Das Prinzip der Selbstverwaltung bedeutet, dass das Handwerk seine Belange selbst regeln darf. Allerdings müssen Handwerksbetriebe die dafür notwendigen Einrichtungen auch selbst finanzieren. Für die Mitgliedschaft in der Handwerkskammer zahlen Sie daher einen jährlichen Betrag, der sich aus der geltenden Beitragsordnung der Handwerkskammer Lübeck ergibt.

Mitgliedschaft

Wer ist Mitglied der Handwerkskammer?

Zur Handwerkskammer gehören die Inhaber eines Betriebes eines Handwerks und eines handwerksähnlichen Gewerbes des Handwerkskammerbezirks sowie die Gesellen, andere Arbeitnehmer mit einer abgeschlossenen Berufsausbildung und die Lehrlinge dieser Gewerbetreibenden. Zur Handwerkskammer gehören auch Personen aus dem Handwerk, die selbständig eine sog. nicht-wesentliche Tätigkeit eines Handwerks gewerblich ausüben. Das ist im § 90 Abs. 2 bis 4 der Handwerksordnung festgelegt.

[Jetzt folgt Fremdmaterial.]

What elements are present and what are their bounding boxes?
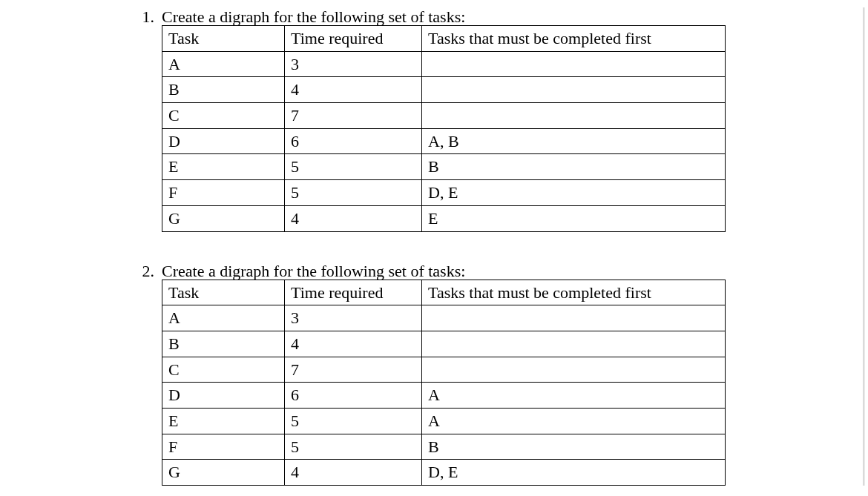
- cell-time: 5: [285, 154, 422, 180]
- table-row: F 5 B: [162, 434, 726, 460]
- cell-task: C: [162, 357, 285, 383]
- table-row: F 5 D, E: [162, 180, 726, 206]
- cell-prereq: B: [422, 434, 726, 460]
- cell-prereq: [422, 331, 726, 357]
- question-header: 1. Create a digraph for the following se…: [134, 7, 779, 27]
- table-row: B 4: [162, 77, 726, 103]
- cell-task: G: [162, 460, 285, 486]
- cell-prereq: A, B: [422, 128, 726, 154]
- cell-prereq: [422, 357, 726, 383]
- cell-task: G: [162, 205, 285, 231]
- table-row: A 3: [162, 305, 726, 331]
- cell-prereq: E: [422, 205, 726, 231]
- page-edge-shadow: [863, 7, 865, 486]
- question-prompt: Create a digraph for the following set o…: [162, 7, 779, 27]
- table-row: A 3: [162, 51, 726, 77]
- cell-time: 6: [285, 128, 422, 154]
- cell-prereq: [422, 51, 726, 77]
- cell-task: C: [162, 103, 285, 129]
- cell-prereq: [422, 305, 726, 331]
- header-task: Task: [162, 26, 285, 52]
- cell-task: F: [162, 434, 285, 460]
- cell-time: 4: [285, 331, 422, 357]
- cell-time: 7: [285, 103, 422, 129]
- content: 1. Create a digraph for the following se…: [0, 7, 868, 486]
- table-row: D 6 A: [162, 383, 726, 409]
- question-number: 1.: [134, 7, 162, 27]
- cell-prereq: [422, 103, 726, 129]
- cell-task: D: [162, 383, 285, 409]
- cell-time: 6: [285, 383, 422, 409]
- cell-prereq: B: [422, 154, 726, 180]
- table-row: G 4 D, E: [162, 460, 726, 486]
- cell-task: B: [162, 77, 285, 103]
- cell-time: 3: [285, 51, 422, 77]
- cell-prereq: D, E: [422, 180, 726, 206]
- cell-time: 5: [285, 408, 422, 434]
- cell-task: E: [162, 154, 285, 180]
- cell-task: D: [162, 128, 285, 154]
- cell-task: A: [162, 305, 285, 331]
- table-row: D 6 A, B: [162, 128, 726, 154]
- cell-task: B: [162, 331, 285, 357]
- page: 1. Create a digraph for the following se…: [0, 7, 868, 486]
- question-2: 2. Create a digraph for the following se…: [134, 262, 779, 486]
- header-task: Task: [162, 280, 285, 305]
- cell-time: 5: [285, 434, 422, 460]
- header-time: Time required: [285, 280, 422, 305]
- cell-task: F: [162, 180, 285, 206]
- cell-prereq: A: [422, 408, 726, 434]
- question-header: 2. Create a digraph for the following se…: [134, 262, 779, 281]
- table-row: B 4: [162, 331, 726, 357]
- table-row: C 7: [162, 357, 726, 383]
- cell-task: A: [162, 51, 285, 77]
- cell-time: 4: [285, 205, 422, 231]
- cell-time: 7: [285, 357, 422, 383]
- cell-time: 3: [285, 305, 422, 331]
- table-row: C 7: [162, 103, 726, 129]
- table-row: E 5 B: [162, 154, 726, 180]
- task-table-1: Task Time required Tasks that must be co…: [162, 25, 726, 232]
- header-time: Time required: [285, 26, 422, 52]
- question-number: 2.: [134, 262, 162, 281]
- cell-time: 4: [285, 77, 422, 103]
- task-table-2: Task Time required Tasks that must be co…: [162, 280, 726, 486]
- cell-task: E: [162, 408, 285, 434]
- cell-prereq: [422, 77, 726, 103]
- table-header-row: Task Time required Tasks that must be co…: [162, 280, 726, 305]
- cell-time: 5: [285, 180, 422, 206]
- cell-prereq: D, E: [422, 460, 726, 486]
- header-prereq: Tasks that must be completed first: [422, 26, 726, 52]
- cell-prereq: A: [422, 383, 726, 409]
- table-row: E 5 A: [162, 408, 726, 434]
- table-header-row: Task Time required Tasks that must be co…: [162, 26, 726, 52]
- question-prompt: Create a digraph for the following set o…: [162, 262, 779, 281]
- table-row: G 4 E: [162, 205, 726, 231]
- question-1: 1. Create a digraph for the following se…: [134, 7, 779, 232]
- cell-time: 4: [285, 460, 422, 486]
- header-prereq: Tasks that must be completed first: [422, 280, 726, 305]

Warum gibt es eine Pflichtmitgliedschaft in der Handwerkskammer?

Ihre Aufgaben kann die Handwerkskammer nur dann optimal und im notwendigen Umfang erfüllen, wenn die Mitgliedsbetriebe ihren Solidarbeitrag leisten. Beispiele für diese Aufgaben sind die vielfältigen Dienstleistungen bei der Beratung und der beruflichen Bildung sowie die Interessenvertretung. Viele Aufgaben darf die Handwerkskammer nur erfüllen, wenn alle Mitglieder des Wirtschaftsbereichs Handwerk eine Mitwirkungsmöglichkeit haben. Dies gilt vor allem für die hoheitlichen Aufgaben und die Politikberatung.

Wie können die Mitglieder in der Handwerkskammer aktiv mitarbeiten?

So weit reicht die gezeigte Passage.